Lallinger Vincent, Hinterwimmer Florian, von Eisenhart-Rothe Rüdiger, Lazic Igor
Klinik für Orthopädie und Sportorthopädie, Technische Universität München, School of Medicine, Klinikum rechts der Isar, Ismaninger Str. 22, 81675, München, Deutschland.
Institut für Künstliche Intelligenz in der Medizin, Technische Universität München, München, Deutschland.
Orthopadie (Heidelb). 2025 Mar;54(3):199-204. doi: 10.1007/s00132-025-04619-6. Epub 2025 Feb 3.
Artificial intelligence is very likely to be a pioneering technology in arthroplasty, with a wide range of pre-, intra- and post-operative applications. The opportunities for patients, doctors and healthcare policy are considerable, especially in the context of optimized and individualized patient care.
Despite these diverse possibilities, there are currently only a few AI applications in routine clinical practice, mainly due to the limited availability of analyzable health data. AI systems are only as good as the data they are trained with. If the data is insufficient, incomplete or biased, the AI may draw false conclusions. The current results of such AI applications in arthroplasty must, therefore, be viewed critically, especially as previous data bases were not designed a priori for AI applications.

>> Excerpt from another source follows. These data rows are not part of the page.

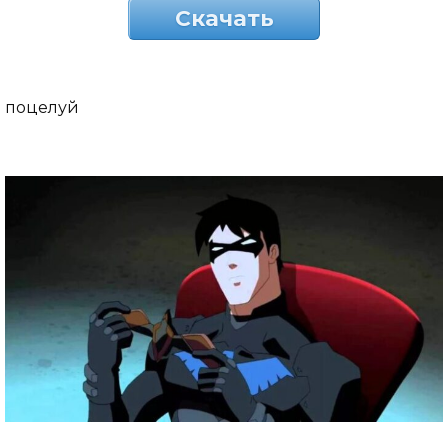
Скачать
поцелуй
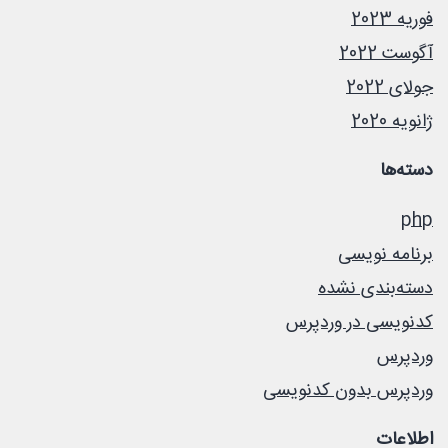
فوریه 2023
آگوست 2022
جولای 2022
ژانویه 2020
دسته‌ها
php
برنامه نویسی
دسته‌بندی نشده
کدنویسی در وردپرس
وردپرس
وردپرس بدون کدنویسی
اطلاعات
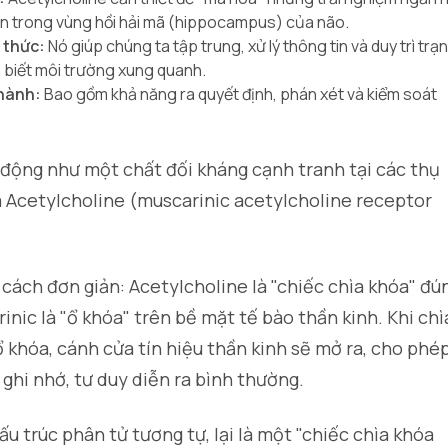
ạn trong vùng hồi hải mã (hippocampus) của não.
 thức:
Nó giúp chúng ta tập trung, xử lý thông tin và duy trì trạ
ận biết môi trường xung quanh.
 hành:
Bao gồm khả năng ra quyết định, phán xét và kiểm soát
động như một chất đối kháng cạnh tranh tại các thụ
 Acetylcholine (muscarinic acetylcholine receptor
cách đơn giản: Acetylcholine là "chiếc chìa khóa" đú
nic là "ổ khóa" trên bề mặt tế bào thần kinh. Khi chì
ổ khóa, cánh cửa tín hiệu thần kinh sẽ mở ra, cho phé
ghi nhớ, tư duy diễn ra bình thường.
u trúc phân tử tương tự, lại là một "chiếc chìa khóa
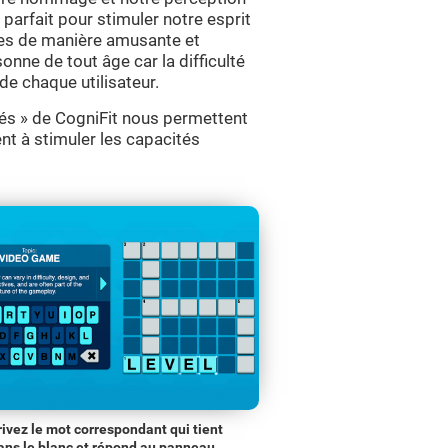
 parfait pour stimuler notre esprit
ives de manière amusante et
sonne de tout âge car la difficulté
de chaque utilisateur.
isés » de CogniFit nous permettent
ent à stimuler les capacités
rivez le mot correspondant qui tient
ans le blanc et répond au panneau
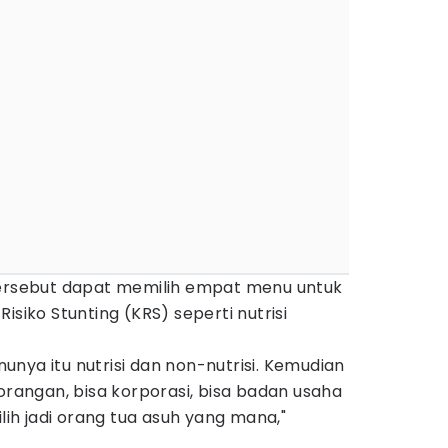
tersebut dapat memilih empat menu untuk
isiko Stunting (KRS) seperti nutrisi
nya itu nutrisi dan non-nutrisi. Kemudian
rorangan, bisa korporasi, bisa badan usaha
ilih jadi orang tua asuh yang mana,"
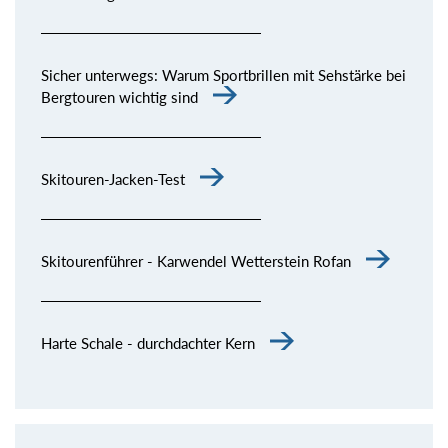
Sicher unterwegs: Warum Sportbrillen mit Sehstärke bei
Bergtouren wichtig sind
Skitouren-Jacken-Test
Skitourenführer - Karwendel Wetterstein Rofan
Harte Schale - durchdachter Kern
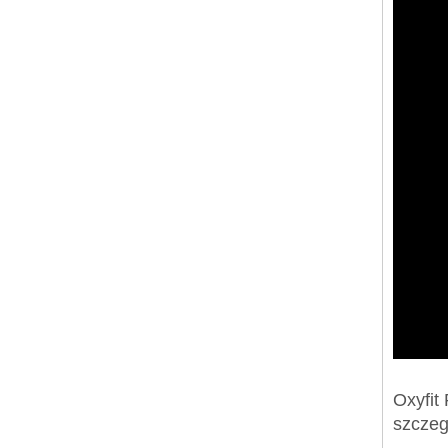
Oxyfit
szczeg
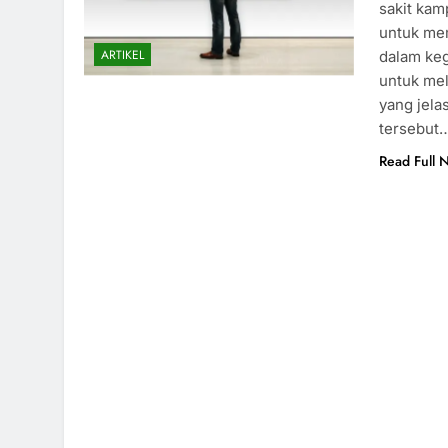
sakit ka
untuk me
ARTIKEL
dalam keg
untuk me
yang jela
tersebut
Read Full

The successful integration of AI, therefore, requires a targeted focus on the development of a specific data structure. In order to exploit the full potential of AI, comprehensive clinical data volumes are required, which can only be realized through a multicentric approach. In this context, ethical and data protection issues remain a further question, and not only in orthopaedics. Cooperative efforts at national and international levels are, therefore, essential in order to research and develop new AI applications.
人工智能很可能成为关节成形术领域的一项开创性技术,在术前、术中和术后有着广泛的应用。对患者、医生和医疗保健政策而言,机遇巨大,尤其是在优化和个性化患者护理的背景下。

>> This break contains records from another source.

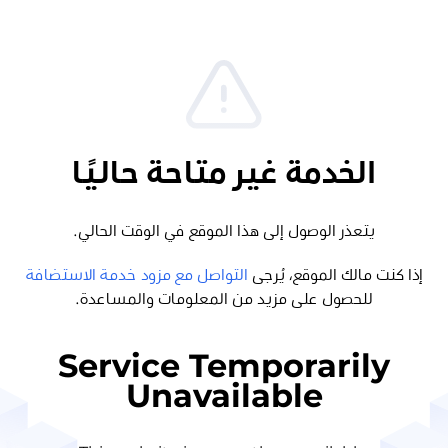
الخدمة غير متاحة حاليًا
يتعذر الوصول إلى هذا الموقع في الوقت الحالي.
إذا كنت مالك الموقع، يُرجى
التواصل مع مزود خدمة الاستضافة
للحصول على مزيد من المعلومات والمساعدة.
Service Temporarily
Unavailable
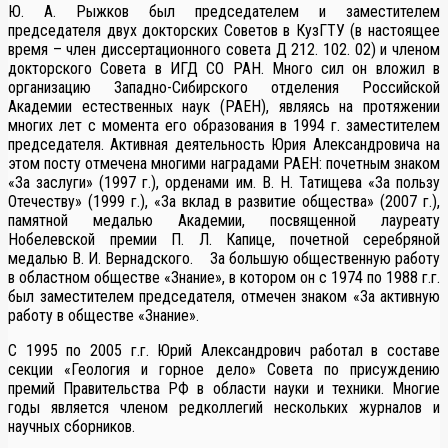
Ю. А. Рыжков был председателем и заместителем
председателя двух докторских Советов в КузГТУ (в настоящее
время – член диссертационного совета Д 212. 102. 02) и членом
докторского Совета в ИГД СО РАН. Много сил он вложил в
организацию Западно-Сибирского отделения Российской
Академии естественных наук (РАЕН), являясь на протяжении
многих лет с момента его образования в 1994 г. заместителем
председателя. Активная деятельность Юрия Александровича на
этом посту отмечена многими наградами РАЕН: почетным знаком
«За заслуги» (1997 г.), орденами им. В. Н. Татищева «За пользу
Отечеству» (1999 г.), «За вклад в развитие общества» (2007 г.),
памятной медалью Академии, посвященной лауреату
Нобелевской премии П. Л. Капице, почетной серебряной
медалью В. И. Вернадского. За большую общественную работу
в областном обществе «Знание», в котором он с 1974 по 1988 г.г.
был заместителем председателя, отмечен знаком «За активную
работу в обществе «Знание».
С 1995 по 2005 г.г. Юрий Александрович работал в составе
секции «Геология и горное дело» Совета по присуждению
премий Правительства РФ в области науки и техники. Многие
годы является членом редколлегий нескольких журналов и
научных сборников.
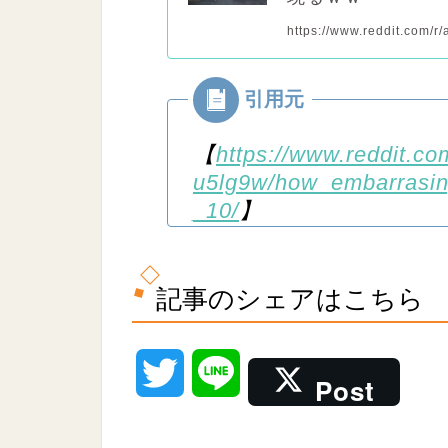
https://www.reddit.com/
【
https://www.reddit.co
u5lg9w/how_embarrasin
_10/
】
記事のシェアはこちら
T
L
Post
w
i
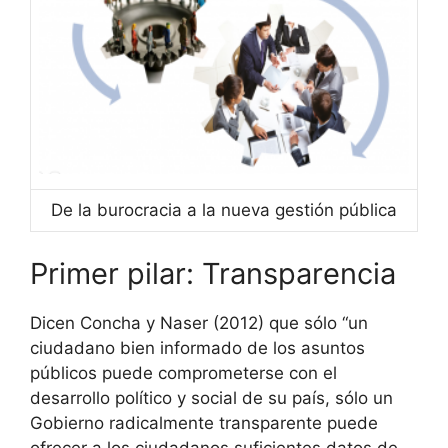
De la burocracia a la nueva gestión pública
Primer pilar: Transparencia
Dicen Concha y Naser (2012) que sólo “un
ciudadano bien informado de los asuntos
públicos puede comprometerse con el
desarrollo político y social de su país, sólo un
Gobierno radicalmente transparente puede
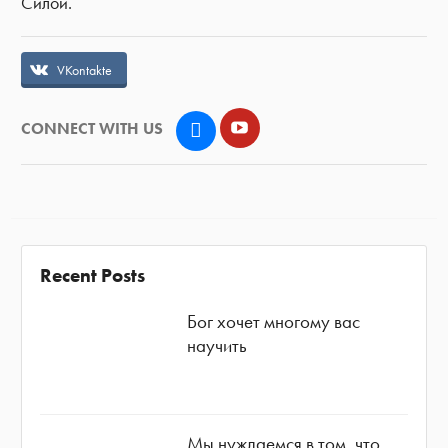
Силой.
VKontakte
YouTube
CONNECT WITH US
VK
Recent Posts
Бог хочет многому вас
научить
Мы нуждаемся в том, что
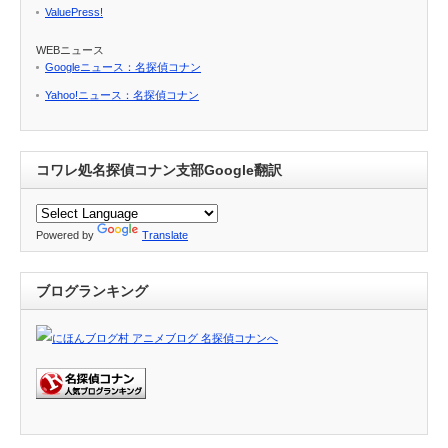
ValuePress!
WEBニュース
Googleニュース：名探偵コナン
Yahoo!ニュース：名探偵コナン
コワレ処名探偵コナン支部Google翻訳
Powered by
Translate
ブログランキング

尽管存在这些多样的可能性,但目前在常规临床实践中人工智能应用仅有少数几种,主要原因是可分析的健康数据有限。人工智能系统的性能取决于其训练所使用的数据。如果数据不足、不完整或有偏差,人工智能可能会得出错误结论。因此,必须审慎看待目前关节成形术领域此类人工智能应用的结果,尤其是因为先前的数据库并非一开始就为人工智能应用而设计。
因此,人工智能的成功整合需要有针对性地专注于特定数据结构的开发。为了充分发挥人工智能的潜力,需要大量全面的临床数据,而这只有通过多中心方法才能实现。在这种情况下,伦理和数据保护问题仍然是一个进一步的问题,而且不仅在骨科领域如此。因此,国家和国际层面的合作努力对于研究和开发新的人工智能应用至关重要。